Came Home Single
Emmy Hennings recently left Melbourne to return to her native New South Wales. This was a loss for Melbourne artists who want their music written about in an informed, passionate and affecting way. Melbs, however, couldn’t let her get away that easy. Here she turns ears back south again, listening to a track from the forthcoming solo album from Marcus Teague (to be issued under his Single Twin moniker). You might be familiar with Emmy’s work from Mess + Noise magazine over its handful of issues, Voiceworks, street press, her zines or her new blog. Oh and it’s worth declaring that one of the core Melbs team (Ben) plays in Deloris with Marcus Teague. But given the number of member rotations in that band over recent years, so has half of Melbourne’s population… so it’s really of little consequence here. –Melbs
The problem with Deloris sometimes is that there’s so much going on musically—complicated tempo shifts here; men’s choir over there; a smattering of guitar effects for extra-added-bonus texture—that the words get rather lost in the mix. And that’s a shame, because as a storyteller Marcus Teague is one of the best lyricists you’re likely to come across. Single Twin is Teague’s new solo project (following on from Chinless Kings), and the starkness of the music allows the listener a welcome focus on the narrative motifs that Teague has been working with for a long time now.
Domestic surrealism is Teague’s forte: like a Magritte painting set in motion as a folk song, “Came Home Dead” is a keyhole view into a space where ordinary details loom foreboding and oversized. Tied to a lullaby-ish arrangement (like the rhyming scheme, the melody repeats and mirrors itself continually), the story is both memorable and genuinely moving.
- Single Twin
- Came Home Dead
The narrator of “Came Home Dead” is precisely that—dead, and arrived home for a final visit. Awaiting the undertaker like a fate that has yet to be decided, the narrator (ghost? remnant? corpse?) takes advantage of a few moments’ grace in order to reanimate the small gestures of everyday life. He/she butters some bread, climbs the staircase, washes their face and—in a moment that gives the song its dramatic conflict—encounters a living loved one in the bedroom.
You were already there
In the space between the bed and dresser light
You said ‘Oh look what you’ve done,
The knot we tied has come undone,
Your dinner’s in the garbage with the worms.’

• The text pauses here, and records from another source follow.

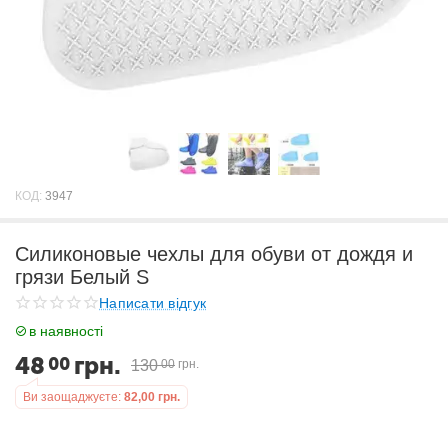
КОД:
3947
Силиконовые чехлы для обуви от дождя и
грязи Белый S
Написати відгук
в наявності
48
грн.
00
130
00
грн.
Ви заощаджуєте:
82,00
грн.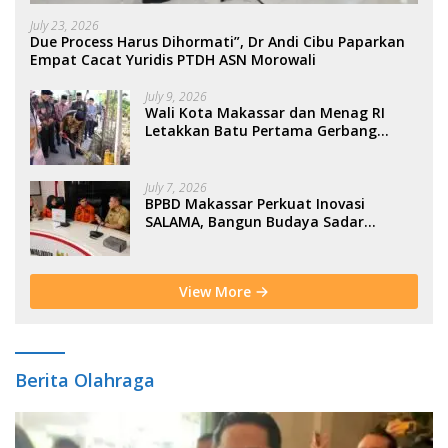
July 23, 2026
Due Process Harus Dihormati”, Dr Andi Cibu Paparkan
Empat Cacat Yuridis PTDH ASN Morowali
July 9, 2026
Wali Kota Makassar dan Menag RI
Letakkan Batu Pertama Gerbang
Moderasi Indonesia di BTP
July 7, 2026
BPBD Makassar Perkuat Inovasi
SALAMA, Bangun Budaya Sadar
Bencana Sejak Usia Dini
View More
Berita Olahraga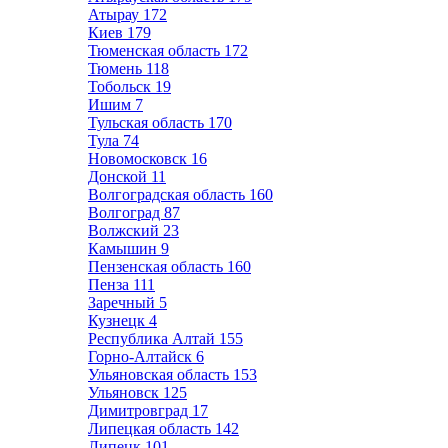
Атырау
172
Киев
179
Тюменская область
172
Тюмень
118
Тобольск
19
Ишим
7
Тульская область
170
Тула
74
Новомосковск
16
Донской
11
Волгоградская область
160
Волгоград
87
Волжский
23
Камышин
9
Пензенская область
160
Пенза
111
Заречный
5
Кузнецк
4
Республика Алтай
155
Горно-Алтайск
6
Ульяновская область
153
Ульяновск
125
Димитровград
17
Липецкая область
142
Липецк
101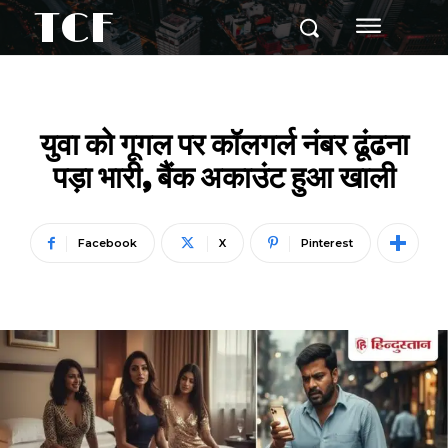
TCF
युवा को गूगल पर कॉलगर्ल नंबर ढूंढना
पड़ा भारी, बैंक अकाउंट हुआ खाली
Facebook
X
Pinterest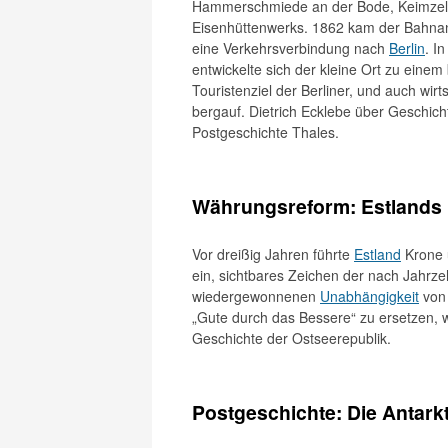
Hammerschmiede an der Bode, Keimzell
Eisenhüttenwerks. 1862 kam der Bahna
eine Verkehrsverbindung nach
Berlin
. I
entwickelte sich der kleine Ort zu eine
Touristenziel der Berliner, und auch wirts
bergauf. Dietrich Ecklebe über Geschich
Postgeschichte Thales.
Währungsreform: Estlands
Vor dreißig Jahren führte
Estland
Krone 
ein, sichtbares Zeichen der nach Jahrz
wiedergewonnenen
Unabhängigkeit
von 
„Gute durch das Bessere“ zu ersetzen, w
Geschichte der Ostseerepublik.
Postgeschichte: Die Antark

The reprimand is understated, reading more like a break-up than bereavement, and the suggestion of double meaning is heightened, weirdly enough, by Teague’s double-tracked vocals, which make it sound for a moment as if two different people are telling a similar but possibly conflicting story. The sense of a lover’s tiff only makes the following denouement all the more devastating:
You made a sound and ran
Past the dirty clothes and beads above the door
I tried to grab your hand
To let you know that you were worth dying for
It’s not so much the hint of helpless maytrdom on behalf of the narrator that nails this passage for me; it’s those dirty clothes and beads above the door. As people we don’t often experience profound loss as a meteor-sized wipe-out; we experience it as detail—hmmm, my mouth tastes like peanut butter and my best friend has just died; wow, I make such weird noises when I cry and I really should pay that electricity bill—and it’s in the disconnect between absence (incalculable) and presence (what is left, which is always too much) where grief settles itself. But only a really good writer could manage to suggest that within the comparative brevity of a lyric.
As I’ve said, I think Teague works best as a surrealist, and the real trick of surrealist art is relative dimension and distance: a perfectly-formed universe that is too small to reach into, full of details and just-frozen gestures which threaten to escape their frame. The more you look, the more you find, and the more things seem to depend on a precarious compositional balance. I’ve listened to “Came Home Dead” more times than I care to count in the past few weeks, and it still hasn’t lost its strange lustre. This story of an accidental death is studded with its own accidents: rustles, squeaks, and the disproportionate wwmmmphhh-muffle noise of somebody shifting about while in close proximity to a microphone. (At least, I think that’s what the noise is, but it sounds equally like a ghost breathing on to the tape). At the edges of the mix a woman sings, and there’s some half-buried movie dialogue as if a television was left on in the background. As a home recording (and I’m pretty sure this is one) the intimacy of the sonic space only adds to the domestic atmosphere of the song itself.